Per rompere l’imbarazzo di quel primo incontro raccontò a Giacometti una biografia inventata: disse di essere un ebreo rumeno fuggito attraverso i Carpazi per sottrarsi all’avanzata sovietica. Poco dopo confessò la menzogna nello studio dello scultore svizzero. Invece di interrompere il rapporto, quella sincerità segnò l’inizio di un’amicizia destinata a cambiare la sua vita.
Fu Giacometti ad aprirgli le porte della Parigi artistica del dopoguerra. Attraverso di lui conobbe Pablo Picasso, Max Ernst, Hans Bellmer e altri protagonisti dell’avanguardia europea. Con i fondi della borsa di studio acquistò le sue prime opere, non come investimento ma come naturale estensione di relazioni personali costruite negli atelier degli artisti. Quella dimensione umana sarebbe rimasta il tratto distintivo del suo collezionismo. “Credo che tutta la vita sia un caso, mi sento solo fortunato”, dichiarò nel 2019 in un’intervista a Sotheby’s. Una filosofia che rifletteva un’epoca nella quale il collezionismo nasceva spesso dalla frequentazione diretta degli artisti, prima ancora che dalla mediazione del mercato.

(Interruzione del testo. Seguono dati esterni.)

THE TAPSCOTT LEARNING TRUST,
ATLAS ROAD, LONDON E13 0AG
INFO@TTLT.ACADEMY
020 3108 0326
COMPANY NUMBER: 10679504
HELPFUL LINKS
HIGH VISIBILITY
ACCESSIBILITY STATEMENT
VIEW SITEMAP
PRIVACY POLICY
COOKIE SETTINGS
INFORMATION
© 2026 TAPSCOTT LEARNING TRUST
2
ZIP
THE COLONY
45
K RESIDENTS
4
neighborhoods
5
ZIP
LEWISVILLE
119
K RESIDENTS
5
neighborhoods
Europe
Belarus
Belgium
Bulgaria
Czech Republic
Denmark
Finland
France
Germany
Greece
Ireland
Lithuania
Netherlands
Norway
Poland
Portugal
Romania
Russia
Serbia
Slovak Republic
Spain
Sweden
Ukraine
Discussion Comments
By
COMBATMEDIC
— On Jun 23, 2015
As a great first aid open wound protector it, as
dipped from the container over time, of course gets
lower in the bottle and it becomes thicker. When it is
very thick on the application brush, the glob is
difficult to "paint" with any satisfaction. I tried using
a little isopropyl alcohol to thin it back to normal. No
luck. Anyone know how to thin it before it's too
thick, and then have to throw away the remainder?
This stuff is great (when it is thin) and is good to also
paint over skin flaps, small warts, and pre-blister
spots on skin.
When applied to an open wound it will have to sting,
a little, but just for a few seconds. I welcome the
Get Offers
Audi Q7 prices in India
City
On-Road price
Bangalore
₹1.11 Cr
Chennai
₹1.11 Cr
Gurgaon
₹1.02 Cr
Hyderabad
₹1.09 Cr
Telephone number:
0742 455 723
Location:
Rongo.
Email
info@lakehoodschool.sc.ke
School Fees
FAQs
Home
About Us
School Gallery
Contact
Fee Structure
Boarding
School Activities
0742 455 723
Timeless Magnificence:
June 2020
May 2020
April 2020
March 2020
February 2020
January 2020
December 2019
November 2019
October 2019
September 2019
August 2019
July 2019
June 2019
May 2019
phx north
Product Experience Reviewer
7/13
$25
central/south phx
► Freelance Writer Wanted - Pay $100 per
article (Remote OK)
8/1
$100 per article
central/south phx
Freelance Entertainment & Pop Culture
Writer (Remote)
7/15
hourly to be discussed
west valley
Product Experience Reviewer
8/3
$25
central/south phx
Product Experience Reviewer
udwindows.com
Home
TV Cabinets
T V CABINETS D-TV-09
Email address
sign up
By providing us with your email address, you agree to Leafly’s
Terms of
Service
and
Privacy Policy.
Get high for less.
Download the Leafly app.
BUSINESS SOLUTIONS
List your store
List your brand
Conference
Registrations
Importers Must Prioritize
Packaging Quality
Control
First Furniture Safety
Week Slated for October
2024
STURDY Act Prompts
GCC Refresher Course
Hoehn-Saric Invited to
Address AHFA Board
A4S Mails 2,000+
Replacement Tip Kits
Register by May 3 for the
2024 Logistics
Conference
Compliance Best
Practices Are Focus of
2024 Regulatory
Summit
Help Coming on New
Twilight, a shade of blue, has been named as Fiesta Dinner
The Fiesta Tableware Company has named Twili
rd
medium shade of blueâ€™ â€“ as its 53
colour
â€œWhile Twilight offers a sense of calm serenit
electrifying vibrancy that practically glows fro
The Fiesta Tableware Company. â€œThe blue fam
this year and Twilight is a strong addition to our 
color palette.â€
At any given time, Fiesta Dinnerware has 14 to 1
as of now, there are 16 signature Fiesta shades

Dopo gli studi all’Università di Chicago, dove conseguì un master in matematica e filosofia, Lust insegnò letteratura inglese prima di intraprendere, nel 1957, la carriera di banchiere d’investimento. Fu proprio la stabilità economica raggiunta in quegli anni a permettergli di sviluppare una raccolta destinata a superare il migliaio di opere, con nuclei significativi dedicati a Giacometti, Hans Bellmer, Robert Indiana e numerosi altri protagonisti dell’arte del Novecento. Ridurre Herbert Lust alla figura del collezionista sarebbe però limitante. Nel corso della sua vita fu anche studioso, autore e promotore culturale. Pubblicò il catalogo ragionato della grafica di Giacometti, dedicò un volume a Enrico Baj, scrisse saggi su Robert Indiana, Hans Bellmer e Carlotta Capron, contribuendo alla conoscenza critica di artisti che aveva frequentato personalmente. Negli anni Ottanta e Novanta, insieme alla moglie Virginia Wertheimer, fondò la Virginia Lust Gallery a Lower Manhattan, trasformando il collezionismo in un’attività di sostegno diretto alla ricerca artistica. Negli ultimi anni aveva inoltre donato importanti nuclei fotografici all’Hirshhorn Museum and Sculpture Garden di Washington, confermando una concezione della collezione come patrimonio destinato, nel tempo, a tornare alla fruizione pubblica.
La sua formazione umanistica affondava le radici in un episodio che raccontava spesso. Durante il servizio nella Marina americana, nel pieno della Seconda guerra mondiale, un corso obbligatorio di letteratura gli fece scoprire Ode a un usignolo di John Keats. Fu, ricordava, la prima volta in cui comprese che la bellezza poteva rappresentare una ragione di vita. Da allora non smise più di leggere, scrivere e collezionare. La parabola di Herbert Lust appartiene a una stagione del collezionismo difficilmente replicabile. Un tempo in cui era ancora possibile conoscere gli artisti nei loro studi, acquistare direttamente da loro e costruire raccolte guidate più dalla curiosità intellettuale che dalle dinamiche finanziarie. Oggi, nell’epoca della globalizzazione del mercato, dei grandi advisor e delle aste multimilionarie, quella figura appare quasi appartenere a un’altra storia.